[Document layout analysis data]
+++++
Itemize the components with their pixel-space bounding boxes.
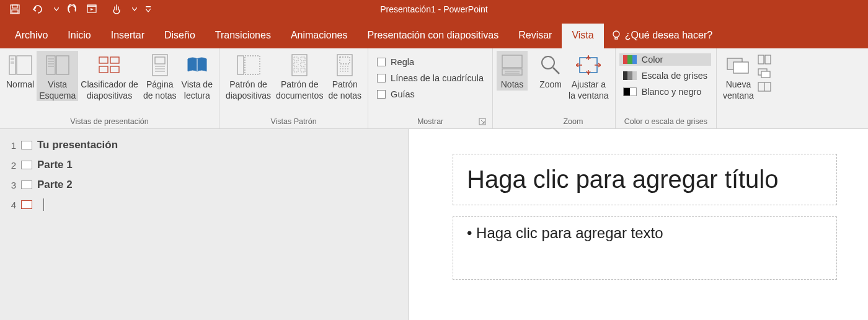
new-window-button[interactable]: Nuevaventana (720, 51, 756, 101)
undo-button[interactable] (27, 1, 50, 17)
color-mode-button[interactable]: Color (619, 53, 711, 66)
cascade-icon (758, 68, 771, 78)
svg-rect-14 (56, 56, 69, 74)
svg-rect-45 (502, 69, 522, 75)
notes-page-button[interactable]: Páginade notas (141, 51, 179, 101)
tab-inicio[interactable]: Inicio (58, 24, 100, 48)
guides-checkbox[interactable]: Guías (377, 89, 484, 99)
svg-rect-12 (11, 61, 14, 64)
outline-item[interactable]: 1 Tu presentación (7, 135, 401, 155)
redo-button[interactable] (63, 1, 81, 17)
svg-rect-32 (294, 57, 298, 61)
svg-rect-5 (87, 5, 96, 6)
move-split-button[interactable] (758, 82, 771, 92)
notes-button[interactable]: Notas (497, 51, 528, 91)
group-mostrar: Regla Líneas de la cuadrícula Guías Most… (368, 48, 493, 128)
group-label-color: Color o escala de grises (619, 115, 712, 128)
svg-rect-6 (146, 6, 151, 7)
reading-view-icon (184, 52, 210, 78)
tell-me-search[interactable]: ¿Qué desea hacer? (604, 24, 720, 48)
new-window-icon (725, 52, 751, 78)
slide-master-icon (236, 52, 262, 78)
normal-view-button[interactable]: Normal (4, 51, 37, 91)
notes-master-button[interactable]: Patrónde notas (326, 51, 364, 101)
svg-rect-31 (292, 55, 307, 76)
svg-point-7 (613, 31, 619, 37)
slide-sorter-icon (97, 52, 123, 78)
outline-item[interactable]: 2 Parte 1 (7, 155, 401, 175)
svg-rect-33 (301, 57, 305, 61)
slide-master-button[interactable]: Patrón dediapositivas (223, 51, 273, 101)
text-cursor (43, 198, 44, 211)
gridlines-checkbox[interactable]: Líneas de la cuadrícula (377, 73, 484, 83)
outline-item[interactable]: 3 Parte 2 (7, 175, 401, 195)
tab-animaciones[interactable]: Animaciones (281, 24, 358, 48)
workspace: 1 Tu presentación 2 Parte 1 3 Parte 2 4 … (0, 129, 868, 320)
qat-items (6, 1, 151, 17)
outline-item[interactable]: 4 (7, 195, 401, 215)
tab-presentacion-diapositivas[interactable]: Presentación con diapositivas (358, 24, 509, 48)
cascade-button[interactable] (758, 68, 771, 78)
mostrar-dialog-launcher[interactable] (479, 118, 487, 127)
fit-to-window-button[interactable]: Ajustar ala ventana (566, 51, 611, 101)
bw-swatch-icon (623, 87, 637, 96)
svg-rect-44 (502, 55, 522, 68)
svg-rect-21 (99, 66, 108, 73)
black-white-mode-button[interactable]: Blanco y negro (623, 87, 707, 97)
group-notas: Notas (493, 48, 531, 128)
tab-archivo[interactable]: Archivo (5, 24, 58, 48)
group-label-mostrar: Mostrar (372, 115, 489, 128)
tab-transiciones[interactable]: Transiciones (205, 24, 281, 48)
slide-thumb-icon (21, 141, 32, 149)
zoom-icon (538, 52, 564, 78)
color-swatch-icon (623, 55, 637, 64)
svg-rect-1 (12, 5, 17, 8)
arrange-all-icon (758, 55, 771, 64)
window-title: Presentación1 - PowerPoint (380, 4, 488, 14)
save-button[interactable] (6, 1, 24, 17)
tab-vista[interactable]: Vista (562, 24, 603, 48)
notes-master-icon (332, 52, 358, 78)
grayscale-swatch-icon (623, 71, 637, 80)
zoom-button[interactable]: Zoom (535, 51, 566, 91)
handout-master-button[interactable]: Patrón dedocumentos (273, 51, 326, 101)
svg-rect-10 (17, 56, 32, 74)
touch-mode-button[interactable] (105, 1, 128, 17)
tab-diseno[interactable]: Diseño (154, 24, 205, 48)
outline-slide-title: Tu presentación (37, 139, 118, 151)
svg-rect-34 (294, 63, 298, 66)
normal-view-icon (7, 52, 33, 78)
outline-pane[interactable]: 1 Tu presentación 2 Parte 1 3 Parte 2 4 (0, 129, 409, 320)
slide-sorter-button[interactable]: Clasificador dediapositivas (78, 51, 141, 101)
ruler-checkbox[interactable]: Regla (377, 57, 484, 67)
quick-access-toolbar: Presentación1 - PowerPoint (0, 0, 868, 19)
title-placeholder[interactable]: Haga clic para agregar título (453, 154, 837, 205)
tab-insertar[interactable]: Insertar (101, 24, 154, 48)
tell-me-label: ¿Qué desea hacer? (625, 30, 712, 41)
svg-rect-11 (11, 58, 14, 60)
outline-slide-number: 2 (7, 160, 16, 171)
group-label-notas-spacer (497, 115, 528, 128)
group-vistas-presentacion: Normal VistaEsquema Clasificador dediapo… (0, 48, 219, 128)
svg-rect-56 (761, 71, 770, 78)
tab-revisar[interactable]: Revisar (508, 24, 562, 48)
body-placeholder[interactable]: • Haga clic para agregar texto (453, 216, 837, 280)
reading-view-button[interactable]: Vista delectura (179, 51, 215, 101)
arrange-all-button[interactable] (758, 55, 771, 64)
qat-customize-dropdown[interactable] (145, 6, 151, 12)
group-ventana: Nuevaventana (717, 48, 775, 128)
slide-editor[interactable]: Haga clic para agregar título • Haga cli… (409, 129, 868, 320)
group-label-ventana-spacer (720, 115, 771, 128)
grayscale-mode-button[interactable]: Escala de grises (623, 71, 707, 81)
title-placeholder-text: Haga clic para agregar título (467, 166, 823, 193)
svg-rect-35 (301, 63, 305, 66)
outline-view-button[interactable]: VistaEsquema (37, 51, 78, 101)
start-from-beginning-button[interactable] (84, 1, 102, 17)
touch-mode-dropdown[interactable] (131, 7, 138, 11)
svg-rect-2 (12, 10, 18, 13)
ribbon-tabs: Archivo Inicio Insertar Diseño Transicio… (0, 19, 868, 48)
slide-thumb-icon (21, 180, 32, 189)
undo-dropdown[interactable] (53, 7, 60, 11)
slide-thumb-icon (21, 161, 32, 169)
outline-slide-title: Parte 1 (37, 159, 73, 171)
+++++
**WHAT THIS TASK INVOLVES**
The answer consists of the records repeated exactly, without any images.

**TASK OUTPUT**
Itemize the components with their pixel-space bounding boxes.
new-window-button[interactable]: Nuevaventana (720, 51, 756, 101)
undo-button[interactable] (27, 1, 50, 17)
color-mode-button[interactable]: Color (619, 53, 711, 66)
cascade-icon (758, 68, 771, 78)
svg-rect-14 (56, 56, 69, 74)
svg-rect-45 (502, 69, 522, 75)
notes-page-button[interactable]: Páginade notas (141, 51, 179, 101)
tab-inicio[interactable]: Inicio (58, 24, 100, 48)
guides-checkbox[interactable]: Guías (377, 89, 484, 99)
svg-rect-12 (11, 61, 14, 64)
outline-item[interactable]: 1 Tu presentación (7, 135, 401, 155)
redo-button[interactable] (63, 1, 81, 17)
svg-rect-32 (294, 57, 298, 61)
svg-rect-5 (87, 5, 96, 6)
move-split-button[interactable] (758, 82, 771, 92)
notes-button[interactable]: Notas (497, 51, 528, 91)
group-mostrar: Regla Líneas de la cuadrícula Guías Most… (368, 48, 493, 128)
group-label-color: Color o escala de grises (619, 115, 712, 128)
svg-rect-6 (146, 6, 151, 7)
reading-view-icon (184, 52, 210, 78)
tell-me-search[interactable]: ¿Qué desea hacer? (604, 24, 720, 48)
new-window-icon (725, 52, 751, 78)
slide-master-icon (236, 52, 262, 78)
normal-view-button[interactable]: Normal (4, 51, 37, 91)
notes-master-button[interactable]: Patrónde notas (326, 51, 364, 101)
svg-rect-31 (292, 55, 307, 76)
svg-point-7 (613, 31, 619, 37)
slide-sorter-icon (97, 52, 123, 78)
outline-item[interactable]: 2 Parte 1 (7, 155, 401, 175)
svg-rect-33 (301, 57, 305, 61)
slide-master-button[interactable]: Patrón dediapositivas (223, 51, 273, 101)
text-cursor (43, 198, 44, 211)
gridlines-checkbox[interactable]: Líneas de la cuadrícula (377, 73, 484, 83)
outline-item[interactable]: 3 Parte 2 (7, 175, 401, 195)
tab-animaciones[interactable]: Animaciones (281, 24, 358, 48)
workspace: 1 Tu presentación 2 Parte 1 3 Parte 2 4 … (0, 129, 868, 320)
qat-items (6, 1, 151, 17)
outline-item[interactable]: 4 (7, 195, 401, 215)
tab-presentacion-diapositivas[interactable]: Presentación con diapositivas (358, 24, 509, 48)
cascade-button[interactable] (758, 68, 771, 78)
mostrar-dialog-launcher[interactable] (479, 118, 487, 127)
fit-to-window-button[interactable]: Ajustar ala ventana (566, 51, 611, 101)
bw-swatch-icon (623, 87, 637, 96)
svg-rect-44 (502, 55, 522, 68)
svg-rect-21 (99, 66, 108, 73)
black-white-mode-button[interactable]: Blanco y negro (623, 87, 707, 97)
group-notas: Notas (493, 48, 531, 128)
tab-archivo[interactable]: Archivo (5, 24, 58, 48)
group-label-mostrar: Mostrar (372, 115, 489, 128)
tab-transiciones[interactable]: Transiciones (205, 24, 281, 48)
slide-thumb-icon (21, 141, 32, 149)
zoom-icon (538, 52, 564, 78)
color-swatch-icon (623, 55, 637, 64)
svg-rect-1 (12, 5, 17, 8)
arrange-all-icon (758, 55, 771, 64)
window-title: Presentación1 - PowerPoint (380, 4, 488, 14)
save-button[interactable] (6, 1, 24, 17)
tab-vista[interactable]: Vista (562, 24, 603, 48)
notes-master-icon (332, 52, 358, 78)
grayscale-swatch-icon (623, 71, 637, 80)
zoom-button[interactable]: Zoom (535, 51, 566, 91)
handout-master-button[interactable]: Patrón dedocumentos (273, 51, 326, 101)
svg-rect-10 (17, 56, 32, 74)
touch-mode-button[interactable] (105, 1, 128, 17)
tab-diseno[interactable]: Diseño (154, 24, 205, 48)
outline-slide-title: Tu presentación (37, 139, 118, 151)
svg-rect-34 (294, 63, 298, 66)
normal-view-icon (7, 52, 33, 78)
outline-pane[interactable]: 1 Tu presentación 2 Parte 1 3 Parte 2 4 (0, 129, 409, 320)
slide-sorter-button[interactable]: Clasificador dediapositivas (78, 51, 141, 101)
ruler-checkbox[interactable]: Regla (377, 57, 484, 67)
quick-access-toolbar: Presentación1 - PowerPoint (0, 0, 868, 19)
title-placeholder[interactable]: Haga clic para agregar título (453, 154, 837, 205)
tab-insertar[interactable]: Insertar (101, 24, 154, 48)
tell-me-label: ¿Qué desea hacer? (625, 30, 712, 41)
svg-rect-11 (11, 58, 14, 60)
outline-slide-number: 2 (7, 160, 16, 171)
group-label-notas-spacer (497, 115, 528, 128)
group-vistas-presentacion: Normal VistaEsquema Clasificador dediapo… (0, 48, 219, 128)
svg-rect-56 (761, 71, 770, 78)
tab-revisar[interactable]: Revisar (508, 24, 562, 48)
body-placeholder[interactable]: • Haga clic para agregar texto (453, 216, 837, 280)
reading-view-button[interactable]: Vista delectura (179, 51, 215, 101)
arrange-all-button[interactable] (758, 55, 771, 64)
qat-customize-dropdown[interactable] (145, 6, 151, 12)
group-ventana: Nuevaventana (717, 48, 775, 128)
slide-editor[interactable]: Haga clic para agregar título • Haga cli… (409, 129, 868, 320)
group-label-ventana-spacer (720, 115, 771, 128)
grayscale-mode-button[interactable]: Escala de grises (623, 71, 707, 81)
title-placeholder-text: Haga clic para agregar título (467, 166, 823, 193)
svg-rect-35 (301, 63, 305, 66)
outline-view-button[interactable]: VistaEsquema (37, 51, 78, 101)
start-from-beginning-button[interactable] (84, 1, 102, 17)
touch-mode-dropdown[interactable] (131, 7, 138, 11)
svg-rect-2 (12, 10, 18, 13)
ribbon-tabs: Archivo Inicio Insertar Diseño Transicio… (0, 19, 868, 48)
slide-thumb-icon (21, 180, 32, 189)
undo-dropdown[interactable] (53, 7, 60, 11)
slide-thumb-icon (21, 161, 32, 169)
outline-slide-title: Parte 1 (37, 159, 73, 171)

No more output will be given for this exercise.